В. ПОЗНЕР: Гражданин, он же журналист, только у него нет этой профессии, он не обладает этой профессией. Ну, как же? Вы спасаете жизнь, если человек лежит на тротуаре, истекая кровью? Но вы не врач.
А. ВЕНЕДИКТОВ: Я вызываю "Скорую".
В. ПОЗНЕР: Ну, вот и все, есть разница.
А. ВЕНЕДИКТОВ: Сережа, есть что сказать, нет?
С. ПАРХОМЕНКО: Я думаю, что журналисту все-таки полезно помнить, чем он занят. Журналисту нельзя ловиться на дешевые покупки, сказал бы я.
В. ПОЗНЕР: Согласен, абсолютно.
С. ПАРХОМЕНКО: Журналисту надо понимать, что многие мечтают его поймать - одни мечтают купить его, другие мечтают совратить его, другие мечтают обмануть его.

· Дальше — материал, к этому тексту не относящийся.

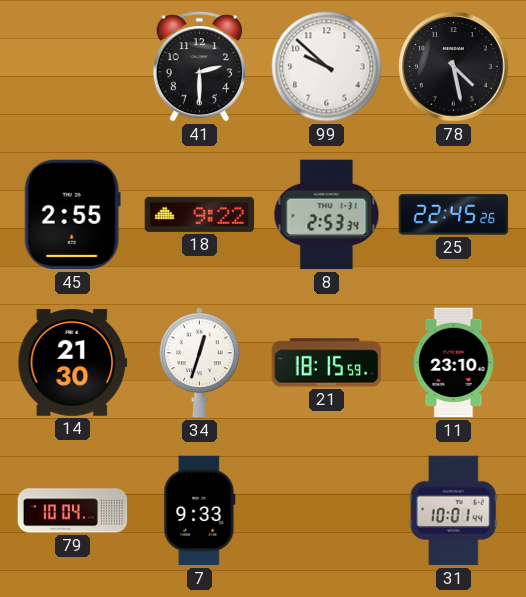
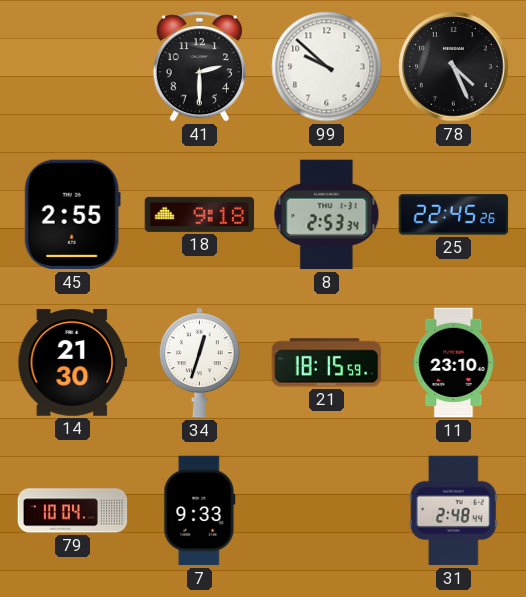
78: 4:28 -> 4:26
18: 9:22 -> 9:18
31: 10:01 -> 2:48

Это вообще такая профессия, которая притягивает к себе желающих тобою манипулировать.
А. ВЕНЕДИКТОВ: А вы можете отличить… Владимир Владимирович, ну, вы, наверное, уже можете вычленить этот сладостный зов трубы…

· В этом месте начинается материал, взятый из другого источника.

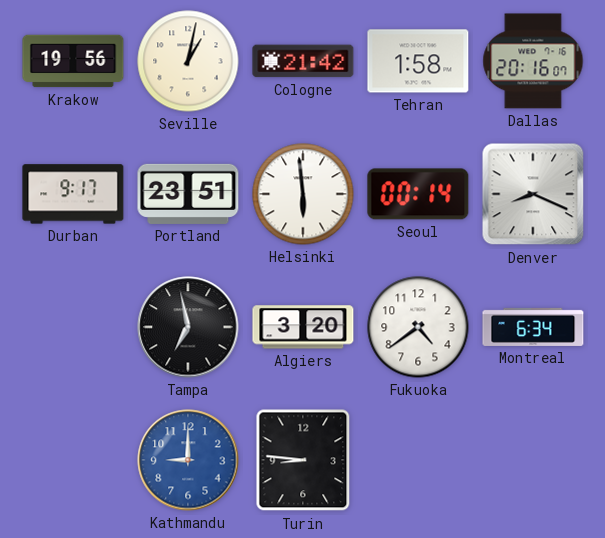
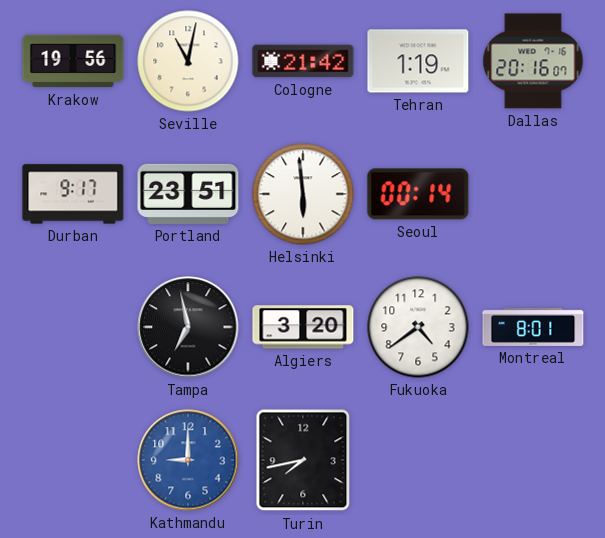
Seville: 1:02 -> 11:02
Tehran: 1:58 -> 1:19
Denver: 8:19 -> none
Montreal: 6:34 -> 8:01
Turin: 8:46 -> 7:43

С. ПАРХОМЕНКО: Мне кажется, что и я могу. Мне кажется, что в этом собственно во многом, если речь идет, например, о политическом журналисте, тем более о политическом аналитике, в этом во многом заключается его мастерство…
В. ПОЗНЕР: Абсолютно.
С. ПАРХОМЕНКО: …и этим хороший отличается от плохого. Он умеет не быть обманутым, и, извините, умеет обмануть своего собеседника, это важно.
А. ВЕНЕДИКТОВ: Я прошу прощения, я не могу пропустить, хотя у нас полторы минуты, на пейджер такое, не знаю, наверное, это издевка, а, может быть, это насмешка. Диана пишет: "До всего-то вам есть дело".
В. ПОЗНЕР: Правильно, Диана. Это часть нашей профессии.
С. ПАРХОМЕНКО: Ну, да. Однажды Михаил Сергеевич Горбачев спросил у меня в Ново-Огареве как-то, выцепив меня из толпы журналистов и зная, что я работал тогда в "Независимой газете"…
А. ВЕНЕДИКТОВ: Ты был с бородой просто единственный.
С. ПАРХОМЕНКО: Ну, да, возможно. Он, надо сказать, очень сурово и тяжело посмотрел на меня и сказал: "Это ваша газета опубликовала проект программы партии?" Тогда действительно была такая сенсация. "Наша", - ответил я, вздыхая. Он говорит: "Ну, вы же его выкрали". Я сказал: "Должность такая собачья". Вот эта должность такая собачья, на самом деле, я думаю, это один из самых верных ответов, которые я дал по поводу своей профессии в своей жизни.
В. ПОЗНЕР: Согласен, согласен. Журналистов любить не надо.
А. ВЕНЕДИКТОВ: Ну, хочется как-то, чтобы нас любили. Как это? В конце как-то даже слезу уронил. Спасибо большое. Я напоминаю, что Владимир Познер… Кстати, Владимир Владимирович, как там у вас сегодня с ТЭФИ? Без мордобоя?
В. ПОЗНЕР: Без мордобоя.
А. ВЕНЕДИКТОВ: Ну, это уже неинтересно, это уже не новость.
В. ПОЗНЕР: Да, вот видите, все хорошо - да какая же это новость?
А. ВЕНЕДИКТОВ: Напомню, что Владимир Познер сказал, что 25 сентября программа "Времена" выходит, поэтому смотрите и слушайте. Сергей Пархоменко тоже был гостем этого эфира. До встречи.